Exercise aim:
Copy out all of the data that follows, exactly as it appears.
_ _ _ _ _
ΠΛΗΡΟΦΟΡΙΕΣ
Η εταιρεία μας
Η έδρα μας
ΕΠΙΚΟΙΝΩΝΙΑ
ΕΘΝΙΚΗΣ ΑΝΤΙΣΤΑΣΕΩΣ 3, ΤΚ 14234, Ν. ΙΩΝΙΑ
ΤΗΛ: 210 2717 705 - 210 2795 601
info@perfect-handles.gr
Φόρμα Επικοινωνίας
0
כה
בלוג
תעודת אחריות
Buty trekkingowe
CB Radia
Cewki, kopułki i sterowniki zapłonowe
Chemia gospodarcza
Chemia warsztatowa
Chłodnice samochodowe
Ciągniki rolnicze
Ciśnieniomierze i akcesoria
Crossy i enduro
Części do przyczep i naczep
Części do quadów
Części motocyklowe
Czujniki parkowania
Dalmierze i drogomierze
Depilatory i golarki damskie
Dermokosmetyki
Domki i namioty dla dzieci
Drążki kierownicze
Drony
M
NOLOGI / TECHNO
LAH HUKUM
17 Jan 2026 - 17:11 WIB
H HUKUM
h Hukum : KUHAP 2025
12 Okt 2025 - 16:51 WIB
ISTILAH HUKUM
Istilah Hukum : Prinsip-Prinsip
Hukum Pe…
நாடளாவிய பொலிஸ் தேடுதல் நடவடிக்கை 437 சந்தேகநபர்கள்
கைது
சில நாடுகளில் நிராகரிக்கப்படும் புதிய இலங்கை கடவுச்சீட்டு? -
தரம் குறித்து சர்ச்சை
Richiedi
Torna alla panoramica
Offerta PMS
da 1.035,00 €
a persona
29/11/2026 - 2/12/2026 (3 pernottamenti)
_ _ _ _ _
Task answer:
ΠΛΗΡΟΦΟΡΙΕΣ
Η εταιρεία μας
Η έδρα μας
ΕΠΙΚΟΙΝΩΝΙΑ
ΕΘΝΙΚΗΣ ΑΝΤΙΣΤΑΣΕΩΣ 3, ΤΚ 14234, Ν. ΙΩΝΙΑ
ΤΗΛ: 210 2717 705 - 210 2795 601
info@perfect-handles.gr
Φόρμα Επικοινωνίας
0
כה
בלוג
תעודת אחריות
Buty trekkingowe
CB Radia
Cewki, kopułki i sterowniki zapłonowe
Chemia gospodarcza
Chemia warsztatowa
Chłodnice samochodowe
Ciągniki rolnicze
Ciśnieniomierze i akcesoria
Crossy i enduro
Części do przyczep i naczep
Części do quadów
Części motocyklowe
Czujniki parkowania
Dalmierze i drogomierze
Depilatory i golarki damskie
Dermokosmetyki
Domki i namioty dla dzieci
Drążki kierownicze
Drony
M
NOLOGI / TECHNO
LAH HUKUM
17 Jan 2026 - 17:11 WIB
H HUKUM
h Hukum : KUHAP 2025
12 Okt 2025 - 16:51 WIB
ISTILAH HUKUM
Istilah Hukum : Prinsip-Prinsip
Hukum Pe…
நாடளாவிய பொலிஸ் தேடுதல் நடவடிக்கை 437 சந்தேகநபர்கள்
கைது
சில நாடுகளில் நிராகரிக்கப்படும் புதிய இலங்கை கடவுச்சீட்டு? -
தரம் குறித்து சர்ச்சை
Richiedi
Torna alla panoramica
Offerta PMS
da 1.035,00 €
a persona
29/11/2026 - 2/12/2026 (3 pernottamenti)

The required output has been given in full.